国債保有に対する懸念はひとまず払拭されたが、他の有価証券でも金融機関の財務関係者にとって、頭の痛いことはたくさんある。

株式を含め、その他有価証券で管理されていたREITや資産担保証券のCDOなど、債券の中でも元本の確定していないような仕組みの債券は、すべて公正価値評価となり、全面的に損益に計上される。今までのように、安易に高利回りを当て込んだ保有はできなくなるわけだ。
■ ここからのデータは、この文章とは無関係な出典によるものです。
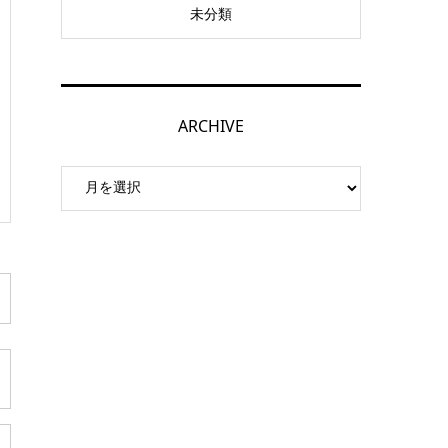
未分類
ARCHIVE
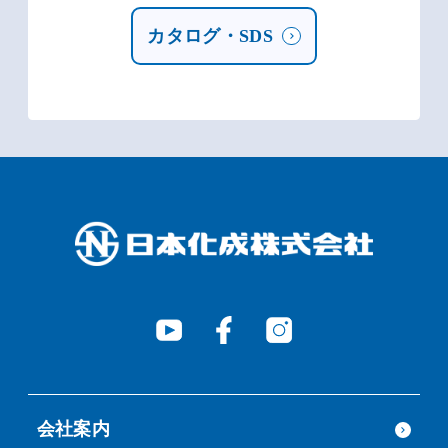
カタログ・SDS
会社案内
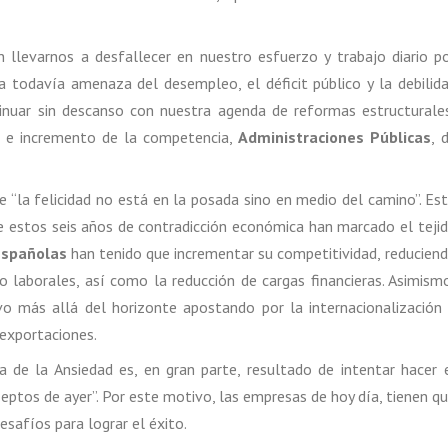
 llevarnos a desfallecer en nuestro esfuerzo y trabajo diario p
 todavía amenaza del desempleo, el déficit público y la debilid
tinuar sin descanso con nuestra agenda de reformas estructurale
o e incremento de la competencia,
Administraciones Públicas
, 
 “la felicidad no está en la posada sino en medio del camino”. Es
ue estos seis años de contradicción económica han marcado el teji
spañolas
han tenido que incrementar su competitividad, reducien
laborales, así como la reducción de cargas financieras. Asimism
vo más allá del horizonte apostando por la internacionalización
exportaciones.
 de la Ansiedad es, en gran parte, resultado de intentar hacer 
eptos de ayer”. Por este motivo, las empresas de hoy día, tienen q
esafíos para lograr el éxito.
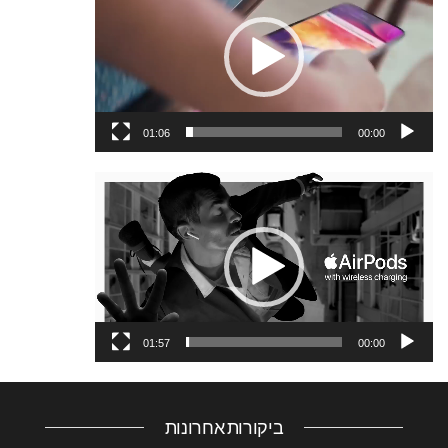
וידאו
01:06
00:00
נגן
וידאו
01:57
00:00
ביקורות אחרונות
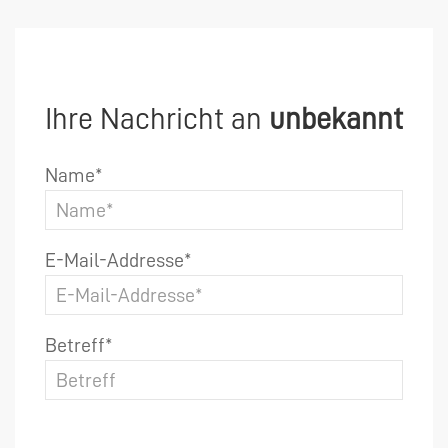
Ihre Nachricht an
unbekannt
Name*
E-Mail-Addresse*
Betreff*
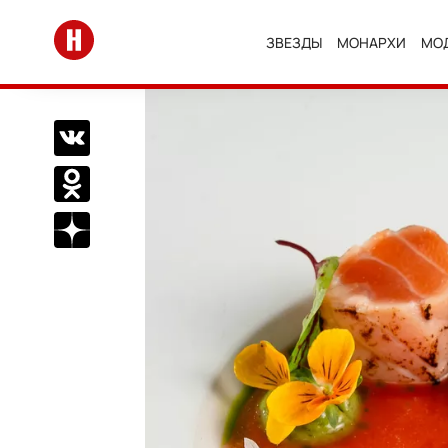
Перейти на главную
ЗВЕЗДЫ
МОНАРХИ
МО
Поделиться Вконтакте
Поделиться в Одноклассниках
Подписаться на нас в Дзен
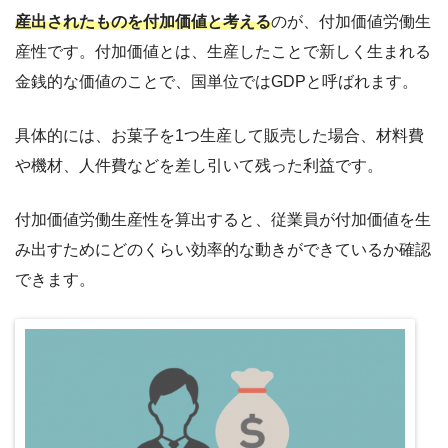
産出されたものを付加価値と考える
のが、付加価値労働生
産性です。付加価値とは、生産したことで新しく生まれる
金銭的な価値のことで、国単位ではGDPと呼ばれます。
具体的には、お菓子を1つ生産して販売した場合、材料費
や機材、人件費などを差し引いて残った利益です。
付加価値労働生産性を算出すると、従業員が付加価値を生
み出すためにどのくらい効率的な動きができているか確認
できます。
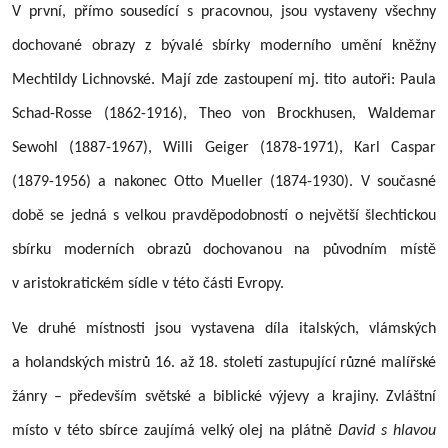
V první, přímo sousedící s pracovnou, jsou vystaveny všechny
dochované obrazy z bývalé sbírky moderního umění kněžny
Mechtildy Lichnovské. Mají zde zastoupení mj. tito autoři: Paula
Schad-Rosse (1862-1916), Theo von Brockhusen, Waldemar
Sewohl (1887-1967), Willi Geiger (1878-1971), Karl Caspar
(1879-1956) a nakonec Otto Mueller (1874-1930). V současné
době se jedná s velkou pravděpodobností o největší šlechtickou
sbírku moderních obrazů dochovanou na původním místě
v aristokratickém sídle v této části Evropy.
Ve druhé místnosti jsou vystavena díla italských, vlámských
a holandských mistrů 16. až 18. století zastupující různé malířské
žánry – především světské a biblické výjevy a krajiny. Zvláštní
místo v této sbírce zaujímá velký olej na plátně
David s hlavou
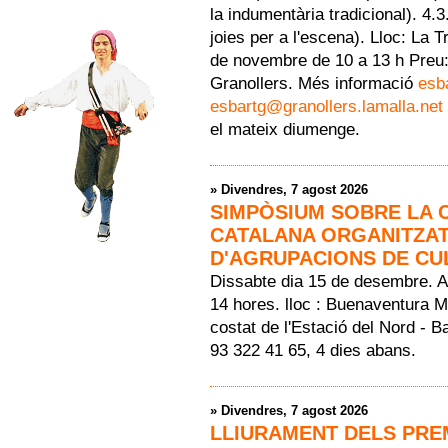
la indumentària tradicional). 4.3.
joies per a l'escena). Lloc: La 
de novembre de 10 a 13 h Preu:
Granollers. Més informació
esb
esbartg@granollers.lamalla.net
el mateix diumenge.
»
Divendres, 7 agost 2026
SIMPÒSIUM SOBRE LA 
CATALANA ORGANITZAT
D'AGRUPACIONS DE CU
Dissabte dia 15 de desembre. A
14 hores. lloc : Buenaventura 
costat de l'Estació del Nord - B
93 322 41 65, 4 dies abans.
»
Divendres, 7 agost 2026
LLIURAMENT DELS PREM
また、株式を配当目的や政策目的で金融機関が大量に保有している「日本に配慮して」(IASB・デービッド・トウィーディー議長)、売買目的以外の株式のうち、企業が選択すれば、当期純利益には計上せず、「その他包括利益」として当期純利益の下に計上可能とされた。だがその場合、配当や売却益などの実現益もいっしょくたにその欄の計上になることに、批判の声が多い。

ただ、株式については、そのボラティリティの大きさや資本の現状から見ると、メガバンクも大手生保もリスクを取りすぎており、ビジネスモデルの見直しの必要性がかねてから指摘されている。債券の管理手法も含め、国際会計基準の変更に当たって、リスク管理の観点からも、再点検するよい機会だと前向きにとらえることもできる。

IASBでは原則(プリンシプル)のみを示し詳細を定めず、企業が自主的に原則に沿った処理を行い、会計士がそれを監査している。だが、詳細な運用規則を示されることに慣れている日本企業は、大方針に対して疑心暗鬼になりがち。IASBとの交渉では先手を打って早めに意見表明をしていくことが必要だ。